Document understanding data
┄┄┄┄┄┄┄┄┄┄

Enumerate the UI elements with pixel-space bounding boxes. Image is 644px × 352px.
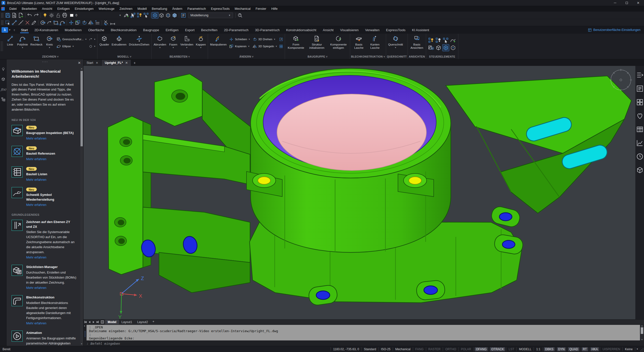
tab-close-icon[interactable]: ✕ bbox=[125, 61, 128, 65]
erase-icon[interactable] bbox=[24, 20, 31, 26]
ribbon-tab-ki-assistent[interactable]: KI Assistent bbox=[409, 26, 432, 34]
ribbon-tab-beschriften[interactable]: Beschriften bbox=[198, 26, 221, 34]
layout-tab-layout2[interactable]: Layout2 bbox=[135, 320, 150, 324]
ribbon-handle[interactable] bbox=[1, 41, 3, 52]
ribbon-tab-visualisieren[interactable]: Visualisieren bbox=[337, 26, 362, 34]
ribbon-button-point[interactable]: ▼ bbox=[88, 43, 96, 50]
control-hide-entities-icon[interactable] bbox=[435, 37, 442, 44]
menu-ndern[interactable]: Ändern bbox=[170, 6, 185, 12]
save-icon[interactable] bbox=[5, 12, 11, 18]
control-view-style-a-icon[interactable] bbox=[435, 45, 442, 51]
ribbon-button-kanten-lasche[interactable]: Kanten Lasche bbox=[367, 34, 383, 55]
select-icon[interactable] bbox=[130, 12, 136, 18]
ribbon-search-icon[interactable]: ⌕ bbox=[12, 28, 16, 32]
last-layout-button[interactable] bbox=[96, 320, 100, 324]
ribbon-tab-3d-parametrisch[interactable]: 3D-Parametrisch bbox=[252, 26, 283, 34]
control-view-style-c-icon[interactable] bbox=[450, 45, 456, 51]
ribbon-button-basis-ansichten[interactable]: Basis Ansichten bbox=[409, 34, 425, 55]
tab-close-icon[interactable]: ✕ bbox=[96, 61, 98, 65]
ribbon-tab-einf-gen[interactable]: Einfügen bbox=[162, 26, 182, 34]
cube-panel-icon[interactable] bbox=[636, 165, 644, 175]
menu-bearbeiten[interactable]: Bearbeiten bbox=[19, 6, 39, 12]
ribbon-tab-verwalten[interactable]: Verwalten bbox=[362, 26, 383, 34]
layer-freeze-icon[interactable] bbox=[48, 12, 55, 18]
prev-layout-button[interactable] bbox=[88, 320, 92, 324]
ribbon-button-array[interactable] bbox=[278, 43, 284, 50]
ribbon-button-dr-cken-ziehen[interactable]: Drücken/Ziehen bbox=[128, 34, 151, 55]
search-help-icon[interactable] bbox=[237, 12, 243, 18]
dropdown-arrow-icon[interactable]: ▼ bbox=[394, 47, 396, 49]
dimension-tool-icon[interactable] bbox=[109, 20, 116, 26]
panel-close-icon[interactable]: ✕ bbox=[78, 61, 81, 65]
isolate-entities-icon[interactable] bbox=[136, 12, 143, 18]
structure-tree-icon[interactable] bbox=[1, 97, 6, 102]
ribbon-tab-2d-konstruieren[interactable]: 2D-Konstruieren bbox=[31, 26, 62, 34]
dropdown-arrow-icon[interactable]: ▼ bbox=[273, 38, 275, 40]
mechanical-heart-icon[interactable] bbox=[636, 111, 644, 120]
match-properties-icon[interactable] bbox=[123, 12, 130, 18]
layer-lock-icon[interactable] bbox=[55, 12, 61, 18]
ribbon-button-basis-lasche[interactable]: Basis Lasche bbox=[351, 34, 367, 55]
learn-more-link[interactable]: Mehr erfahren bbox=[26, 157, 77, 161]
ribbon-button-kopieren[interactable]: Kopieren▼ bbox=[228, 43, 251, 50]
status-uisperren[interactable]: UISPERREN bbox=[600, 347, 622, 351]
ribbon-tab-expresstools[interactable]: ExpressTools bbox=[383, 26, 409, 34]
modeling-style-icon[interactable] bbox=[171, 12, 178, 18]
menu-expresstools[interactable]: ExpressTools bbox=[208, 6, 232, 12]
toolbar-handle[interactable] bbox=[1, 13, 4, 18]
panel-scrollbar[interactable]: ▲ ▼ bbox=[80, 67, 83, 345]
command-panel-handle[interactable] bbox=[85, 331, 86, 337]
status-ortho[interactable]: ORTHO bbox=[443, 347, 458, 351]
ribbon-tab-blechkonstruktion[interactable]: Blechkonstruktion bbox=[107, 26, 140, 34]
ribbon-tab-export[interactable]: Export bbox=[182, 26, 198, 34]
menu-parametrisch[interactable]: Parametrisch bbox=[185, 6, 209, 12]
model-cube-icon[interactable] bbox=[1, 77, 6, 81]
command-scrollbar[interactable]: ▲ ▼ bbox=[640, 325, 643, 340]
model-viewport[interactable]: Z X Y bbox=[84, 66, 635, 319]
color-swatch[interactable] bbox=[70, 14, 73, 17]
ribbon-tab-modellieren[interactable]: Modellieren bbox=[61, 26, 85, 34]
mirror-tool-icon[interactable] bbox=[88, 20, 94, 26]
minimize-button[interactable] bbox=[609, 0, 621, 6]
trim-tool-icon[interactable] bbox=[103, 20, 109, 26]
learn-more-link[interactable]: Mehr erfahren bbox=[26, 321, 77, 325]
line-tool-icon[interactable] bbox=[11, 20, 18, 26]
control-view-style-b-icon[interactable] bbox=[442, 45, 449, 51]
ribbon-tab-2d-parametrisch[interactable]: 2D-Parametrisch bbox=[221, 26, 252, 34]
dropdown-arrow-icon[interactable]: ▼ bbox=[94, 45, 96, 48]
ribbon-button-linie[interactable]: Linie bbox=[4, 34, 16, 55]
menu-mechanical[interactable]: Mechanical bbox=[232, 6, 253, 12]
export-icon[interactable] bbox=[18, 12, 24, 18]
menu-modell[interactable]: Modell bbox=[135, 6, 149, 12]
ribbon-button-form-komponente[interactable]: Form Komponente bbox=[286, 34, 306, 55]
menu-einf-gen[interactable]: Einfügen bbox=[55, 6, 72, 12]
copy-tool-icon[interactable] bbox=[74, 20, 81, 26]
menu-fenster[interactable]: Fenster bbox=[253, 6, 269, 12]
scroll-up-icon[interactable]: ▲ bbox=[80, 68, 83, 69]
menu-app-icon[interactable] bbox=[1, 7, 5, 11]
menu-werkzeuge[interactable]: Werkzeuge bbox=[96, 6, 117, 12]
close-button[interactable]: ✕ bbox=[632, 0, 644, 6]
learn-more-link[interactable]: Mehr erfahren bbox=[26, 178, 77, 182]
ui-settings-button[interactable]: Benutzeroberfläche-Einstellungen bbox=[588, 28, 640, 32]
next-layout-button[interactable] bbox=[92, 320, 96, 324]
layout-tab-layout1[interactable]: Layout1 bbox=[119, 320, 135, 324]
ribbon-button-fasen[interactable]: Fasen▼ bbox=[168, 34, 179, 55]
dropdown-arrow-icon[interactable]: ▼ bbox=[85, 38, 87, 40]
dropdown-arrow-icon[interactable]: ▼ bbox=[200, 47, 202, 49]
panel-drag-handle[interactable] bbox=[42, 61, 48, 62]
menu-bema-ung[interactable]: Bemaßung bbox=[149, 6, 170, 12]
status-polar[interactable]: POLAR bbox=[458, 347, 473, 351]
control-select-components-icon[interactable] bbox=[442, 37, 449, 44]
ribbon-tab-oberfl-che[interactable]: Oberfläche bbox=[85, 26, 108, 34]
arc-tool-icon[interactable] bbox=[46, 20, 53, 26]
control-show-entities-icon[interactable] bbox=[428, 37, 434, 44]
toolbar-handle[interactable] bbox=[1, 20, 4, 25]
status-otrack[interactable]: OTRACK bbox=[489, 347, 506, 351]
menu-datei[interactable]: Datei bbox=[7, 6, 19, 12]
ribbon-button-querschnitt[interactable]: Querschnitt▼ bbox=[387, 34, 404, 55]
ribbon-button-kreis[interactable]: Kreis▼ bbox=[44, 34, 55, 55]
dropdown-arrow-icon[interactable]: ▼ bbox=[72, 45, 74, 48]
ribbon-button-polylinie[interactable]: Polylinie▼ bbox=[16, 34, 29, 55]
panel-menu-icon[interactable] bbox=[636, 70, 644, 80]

┄┄┄┄┄┄┄┄┄┄

#### [Assignment]
Identify all lines in the records above with the word "Parametrisch".

#### [Output]
ribbon-tab-3d-parametrisch[interactable]: 3D-Parametrisch bbox=[252, 26, 283, 34]
menu-parametrisch[interactable]: Parametrisch bbox=[185, 6, 209, 12]
ribbon-tab-2d-parametrisch[interactable]: 2D-Parametrisch bbox=[221, 26, 252, 34]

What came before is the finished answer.